You’ve written an ebook, and now you want to publish. Well first things first, you’re going to need a cover. Sure you could hire one of the many talented and capable designers out there to create a cover for you. But if you’re like me, then you’ll want to try and do it yourself.
There are a few ways to go about creating a captivating and engaging cover. In the following blog posts, I will attempt to demystify the process and give you the tools to create just what your book needs: a simple, eye-catching and genre-appropriate cover.
The tips and lesson within can apply to all genres of books, but Romance and Erotica are just what we do around these parts.
Part 3: Romance Book Cover
If you’re looking to take a little more time to create something a little bit more visually interesting and professional then read on. Many Romance book covers have a unique visual style all of their own and are general longer works than in erotica. So more time and care can be spent crafting the perfect cover.
The techniques discussed below are not genre exclusive, but there is a particular visual style that you will find among Romance books. They are quite often made up of many photographs and have a lot of visual effects to create a cohesive and professional looking product.

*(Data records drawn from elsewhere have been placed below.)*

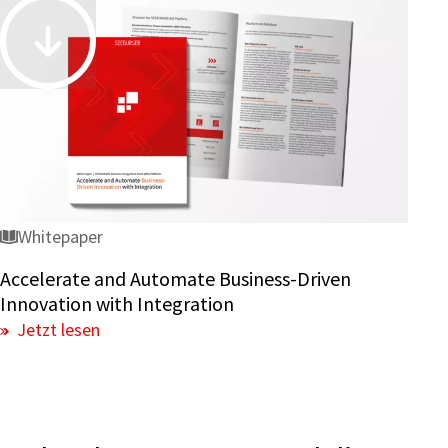
Accelerate
and
Automate
Business-
Driven
Innovation
with
Integration
Whitepaper
Accelerate and Automate Business-Driven
Innovation with Integration
Jetzt lesen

Here I will attempt to recreate this style and show that it’s not that hard to make your own. Below are steps for fictional book Love After Dark by Joe Johnson.
Planning it Out
It’s important to approach your cover design with a vision or at least a vague idea of what you’re after. If you’ve done research (like you should) then there will be other books that you can use as inspiration.
Remember with stock photos you’re never going to find the exact photos you want. But with a large library of possibilities you can create just about anything. For this book, I went for an urban, gritty theme for a gay romance novel.
Selecting Your Stock
There are a few things to consider when choosing stock photos for a cover that will use many. Compositing photos together can be simple, but bear in mind a few things when picking images.
Try to pick images with similar lighting. Lighting that matches will make it easier for you to make them look unified. Now we’re not attempting to make models necessarily look like part of the same scene but if they’re lit from the same direction it helps in keeping them consistent.
For backgrounds you don’t necessarily have to buy stock, Unsplash is a great resource for background images. Remember not to think big, you may end up only using a small part of a larger scene.
The more the images “match” before you get started, the easier it will be. Also if you’re compositing images removing backgrounds that are from simple, single colours is much easier than from dynamic setting.
Step 1: Manipulating Images
Firstly we’re going to load up our cityscape in Photoshop. It’s a pretty big image, and we want to resize and crop it to suit our purposes. We don’t wish to have the whole image as the background just segment that shows off the city and the lights.
Above you can see the image that we scaled using the Transform Tool (CTRL/CMD + T) that we learned about in the previous tutorial. As you can see the image it’s a little washed out and not what we need.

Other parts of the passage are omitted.